Entre ellos, el discurso de la domesticidad asentó los parámetros de la sociedad industrial moderna. En el contexto de la sociedad industrial liberal, marcó las creencias y valores asociados con la diferencia sexual justificando el poder masculino y la subalternidad de las mujeres. Simone de Beauvoir denunció este hecho como “el segundo sexo” con identidad construida en función del valor, “el otro sexo”.

Los espacios divididos de hombres y mujeres produjeron la exclusión del espacio público de estas últimas, posición que explica la resistencia al sufragio femenino y las dificultades para lograr la paridad de género en la representación política.

Se produjo una reformulación del discurso de género en términos de un nuevo prototipo femenino, en el Siglo XX, pero no cambió el eje central de la maternidad como pilar de la identidad femenina naturalizando su rol.

A principios del Siglo XXI el Estado ya no da cobertura legal a la discriminación de las mujeres, pero, ¿podemos afirmar que cuestiones como la tendencia de asignar a las mujeres la atención a hijos y ancianos; la lentitud de la inserción igualitaria de los varones en el espacio doméstico y sus trabajos, las actitudes discriminatorias hacia las mujeres en el trabajo- a pesar de mejores curriculums académicos- o el déficit de mujeres en puestos de responsabilidad pueden obviar una explicación en clave de la persistencia de elementos del discurso de domesticidad?

Pensamos que es preciso plantear una reflexión al discurso de género del Siglo XXI que, a pesar de su capacidad de adaptación a los cambios culturales, aún no se asienta del lado de la igualdad, reflexión que también incluye al lenguaje.

Las personas comunican sus sentimientos, valoraciones e interpretaciones de la realidad por medio de las palabras.

El uso del género masculino para referirse a personas, pone al descubierto el mayor poder y prestigio de los varones en casi todas las sociedades.

No siempre nos detenemos a pensar en esto cuando la palabra “hombre” incluye a varón y mujer, o la palabra “niños” nombra a varones y nenas.

Este uso, aparentemente inofensivo, invisibiliza a las mujeres y no da cabida a sus experiencias y vivencias en todas las actividades en que participan conjuntamente.

Si nombramos a un paisaje, a una sonata, a un tipo de viento y resaltamos su existencia las individualizamos.

Por el contrario, las personas o cosas que no se nombran permanecen ocultas como telones de fondo.

Aún opera la percepción de la mujer como propiedad del varón en noticias periodísticas o publicidades.

Si se trata a las trabajadores de “señoritas” o a las sindicalistas de “féminas”, se las está desvalorizando como trabajadoras y banalizando su participación en acciones públicas a favor de las trabajadoras y los trabajadores.

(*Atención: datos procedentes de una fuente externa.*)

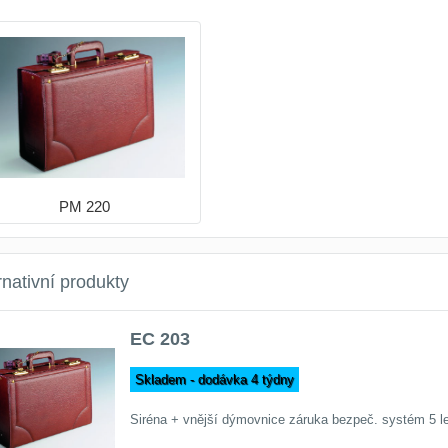
PM 220
rnativní produkty
EC 203
Skladem - dodávka 4 týdny
Siréna + vnější dýmovnice záruka bezpeč. systém 5 le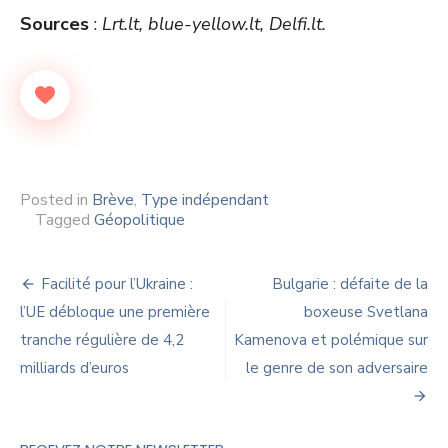
Sources
:
Lrt.lt, blue-yellow.lt, Delfi.lt.
Posted in
Brève
,
Type indépendant
Tagged
Géopolitique
Navigation
Facilité pour l’Ukraine :
Bulgarie : défaite de la
de
l’UE débloque une première
boxeuse Svetlana
tranche régulière de 4,2
Kamenova et polémique sur
l’article
milliards d’euros
le genre de son adversaire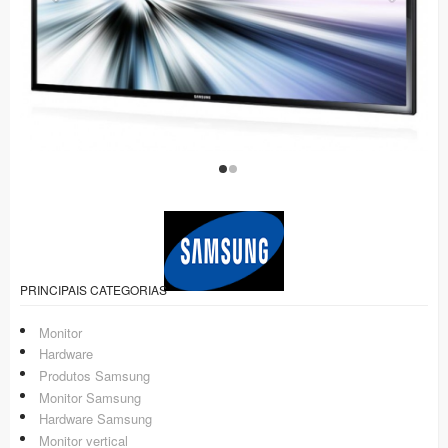
PRINCIPAIS CATEGORIAS
Monitor
Hardware
Produtos Samsung
Monitor Samsung
Hardware Samsung
Monitor vertical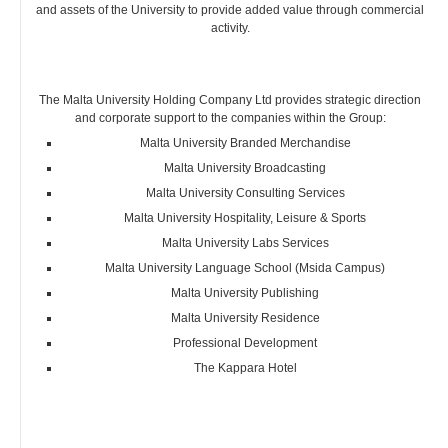
and assets of the University to provide added value through commercial
activity.
The Malta University Holding Company Ltd provides strategic direction
and corporate support to the companies within the Group:
Malta University Branded Merchandise
Malta University Broadcasting
Malta University Consulting Services
Malta University Hospitality, Leisure & Sports
Malta University Labs Services
Malta University Language School (Msida Campus)
Malta University Publishing
Malta University Residence
Professional Development
The Kappara Hotel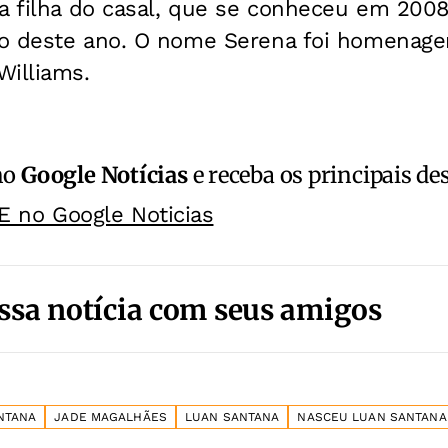
a filha do casal, que se conheceu em 2008.
o deste ano. O nome Serena foi homenage
Williams.
no
Google Notícias
e receba os principais de
E no Google Noticias
ssa notícia com seus amigos
NTANA
JADE MAGALHÃES
LUAN SANTANA
NASCEU LUAN SANTANA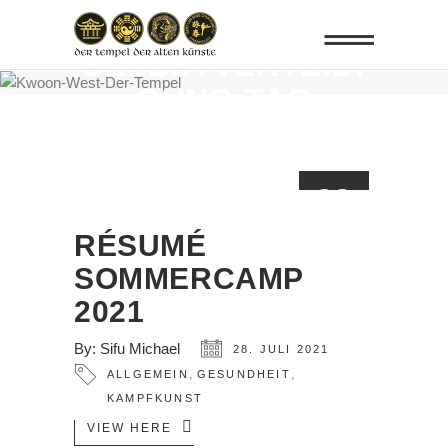
SELBSTVERTEIDI
GUNG TAG
28
JULI
RÉSUMÉ
SOMMERCAMP
2021
By:
Sifu Michael
28. JULI 2021
,
,
ALLGEMEIN
GESUNDHEIT
KAMPFKUNST
VIEW HERE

Los medios de comunicación y la palabra escrita amplían la influencia del lenguaje. Los libros, las revistas, la radio, la televisión, transmiten cotidianamente creencias, valores y actitudes que pueden llegar a configurar nuestras concepciones del mundo y nuestra percepción de la realidad.

Con la fuerte incorporación de la mujer en todos los espacios de la vida social-política y cultural han surgido nuevas palabras destinadas a nombrar esa realidad.

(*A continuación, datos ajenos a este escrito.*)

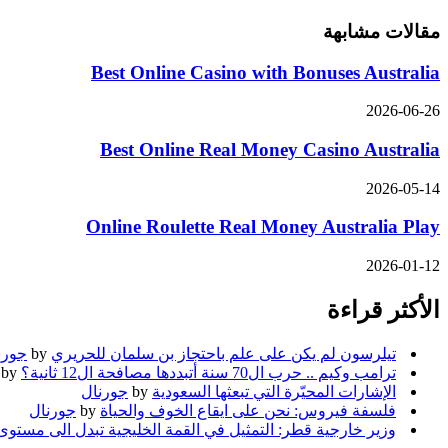
مقالات مشابهة
Best Online Casino with Bonuses Australia
2026-06-26
Best Online Real Money Casino Australia
2026-05-14
Online Roulette Real Money Australia Play
2026-01-12
الأكثر قراءة
تيلرسون لم يكن على علم باحتجاز بن سلمان للحريري
by
جورن
ترامب وكيم .. حرب ال70 سنة أتبددها مصافحة ال12 ثانية؟
by
الإشارات المحيّرة التي تبعثها السعودية
by
جورنال
فلسفة فيروس: نحن على ايقاع الخوف والحياة
by
جورنال
وزير خارجية قطر: التمثيل في القمة الخليجية تبدل الى مستوى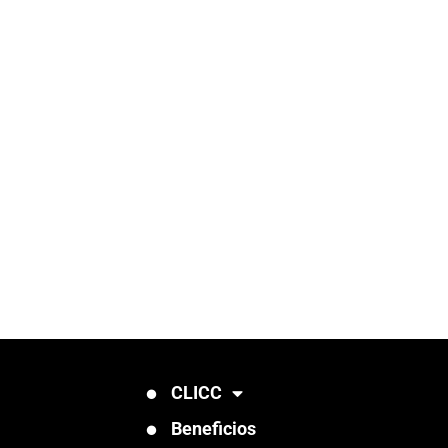
CLICC
Beneficios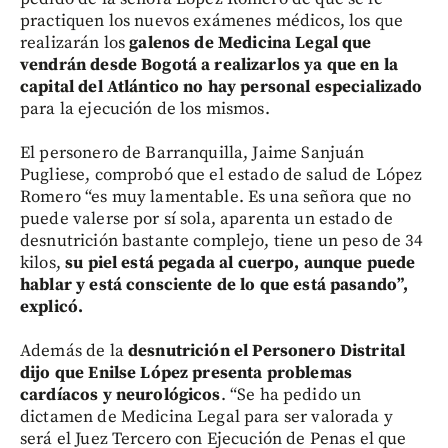
practiquen los nuevos exámenes médicos, los que
realizarán los
galenos de Medicina Legal que
vendrán desde Bogotá a realizarlos ya que en la
capital del Atlántico no hay personal especializado
para la ejecución de los mismos.
El personero de Barranquilla, Jaime Sanjuán
Pugliese, comprobó que el estado de salud de López
Romero “es muy lamentable. Es una señora que no
puede valerse por sí sola, aparenta un estado de
desnutrición bastante complejo, tiene un peso de 34
kilos,
su piel está pegada al cuerpo, aunque puede
hablar y está consciente de lo que está pasando”,
explicó.
Además de la
desnutrición el Personero Distrital
dijo que Enilse López presenta problemas
cardíacos y neurológicos
. “Se ha pedido un
dictamen de Medicina Legal para ser valorada y
será el Juez Tercero con Ejecución de Penas el que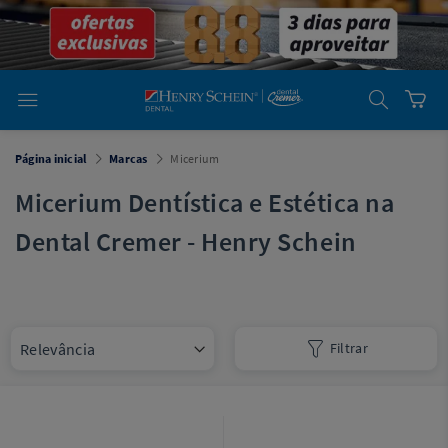
em
Dental
Cremer -
Henry Schein
Laboratório
Laboratório
Ajuda
Você está
Página inicial
Marcas
Micerium
em
Dental
Cremer -
Micerium Dentística e Estética na
Henry Schein
Equipamentos
Dental Cremer - Henry Schein
Equipamentos
Você está
em
Dental
Filtrar
Cremer
Simples
Dental
Software
Odontológico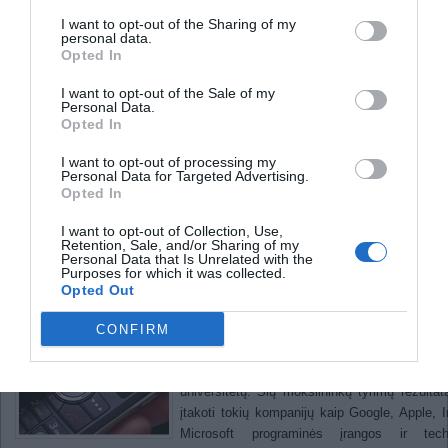
I want to opt-out of the Sharing of my
personal data.
Šviesiausio Lietuvos miesto
Opted In
nominacija skirta Klaipėdai
Fizinį skausmą malšina virtuali realybė
I want to opt-out of the Sale of my
Personal Data.
Mokslininkai atrado būdą
Opted In
sumažinti elektronikos prietaisų
I want to opt-out of processing my
Personal Data for Targeted Advertising.
Opted In
energijos sąnaudas
I want to opt-out of Collection, Use,
Retention, Sale, and/or Sharing of my
2012-
Personal Data that Is Unrelated with the
Purposes for which it was collected.
Sistematinė mikroprocesorių energijos są
Opted Out
analizė gali padėti rasti būdų kaip suma
mobiliųjų telefonų ir milžiniškų informacijos 
CONFIRM
energijos suvartojimą, praneša kompiuterių 
profesoriai iš Texas ir Australian Nat
universitetų. Šių mokslininkų tyrimų rezultata
įtakoti tokių kompanijų kaip Google, Apple, In
Microsoft programinės įrangos ir tech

“Embajadora”, ya no quiere decir “esposa del embajador” sino “una representante de su país en otro”. Con la feminización de todas las profesiones, promovida, por los movimientos de mujeres y refrendados por la UNESCO, consideramos correcto decir “abogada”, “ingeniera”, “jueza”, “senadora”, entre otras.

Jerarquización del poder, discursos, sexismo en el lenguaje, legitimación mediática de las mujeres, conceptos revisados durante el seminario, consiguieron abrir nuevos interrogantes.

Nosotras como trabajadoras de la educación, sabiendo que la escuela es un “formador de subjetividades” entendemos la necesidad, desde nuestra practica cotidiana en una organización sindical, de generar espacios de reflexión, debate y capacitación, de compañeras y compañeros, desde una perspectiva de género en igualdad de oportunidades.

Ser mujer y ser varón es una construcción social aprendida, en el devenir del intercambio con el “otro”, una mirada crítica, abierta y libre de estereotipos, puede colaborar con la construcción de una escuela y una sociedad más democrática y más responsable.